Jesus as a practitioner of the one-to-one

rallyWith only a wiff of anachronism in the assertion, I’d like to suggest that Jesus was a practitioner of the one-to-one. This, I would submit, is what transpired between Jesus and his disciples on the road to Emmaus. Not only there, however. A quick scan of the Gospels reveals numerous occasions where Jesus is shown engaging in dialogues with elites and poor, neighbor and enemy alike. From his youthful excursion in the temple (Luke 2:41-51), to his calling of the disciples (Matthew 4:18-22; Mark 3:13-19; Luke 5:27-32) it takes only a bit of speculative exegesis to imagine Jesus locating mutually shared interests through intentional, deliberative inquiry about personal and communal stories. This process seemed to be the very basis for developing a relationship with his interlocutors on the road to Emmaus.

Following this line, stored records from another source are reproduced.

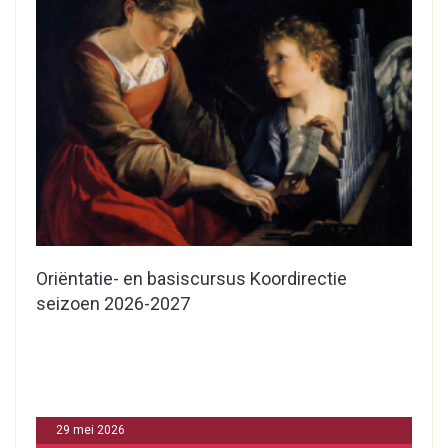
Oriëntatie- en basiscursus Koordirectie
seizoen 2026-2027
29 mei 2026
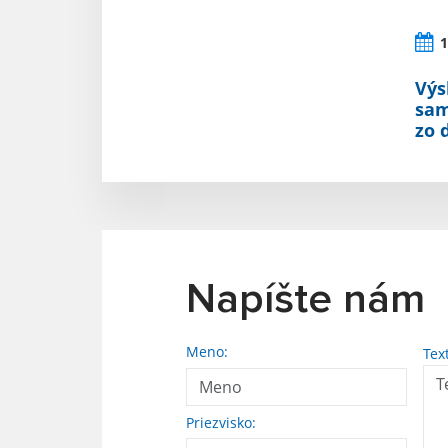
1
Výs
sam
zo 
Napíšte nám
Meno:
Tex
Priezvisko:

In addition to the post-resurrection one-to-one with the two disciples (maybe it’s better called a one-to-two in this case), take Jesus’s encounter with the Samaritan woman at Jacob’s Well (John 4:7-42). Jesus goes to the well and, finding the woman there, asks her for a drink. The fact that she is gathering water in the heat of the day may suggest that the woman wasn’t welcomed at the community resource during other times. And furthermore, God from God and light from light, Jesus has placed himself in a relationship of dependence with a scorned woman by asking her to give something to him. Jesus and the woman skip the chitchat and drop right into a conversation of substance: who are you? What are you about? What are your deepest desires and motivations? The result of the brief but revealing encounter is that the woman leaves as Jesus’s first evangelist, “many Samaritans from that city believed in him because of the woman’s testimony” (John 4:39a).

No way forward but through relationships

rini_signSo, how would Jesus organize? When we think of organizing sometimes we are tempted to think that taking on the ills of the world is like slaying a dragon: a mighty, noble and courageous act. Or, correlatively, in this digital and monetized age, we can imagine that if we click enough petitions, make enough donations or craft the cleverest tweet we will see the change we want. But, as Jesus reminds us, organizing always begins and ends relationally. There are no short cuts here, even for Jesus who is the Christ. As Jesus said to his disciples when sending them out, “A disciple is not above the teacher, nor a slave above the master” (Matthew 10:24). If Jesus organized through the hard, slow work of building relationships, maybe we should go and do likewise.


Kyle Lambelet will graduate later this month with a PhD in Theology and Peace Studies from the University of Notre Dame. His dissertation explores the lived theology and ethics of non-violence through an extended case study of the School of the Americas Watch. He will be teaching next year as a postdoctoral fellow at Candler School of Theology at Emory University.

 

[1] Michael Gecan, Effective Organizing for Congregational Renewal: A Study Guide (Chicago: ACTA Publications, 2008), 7.

[2] Ernesto Cortes, Jr., “Toward a Democratic Culture,” Kettering Review, Spring 2006, 48.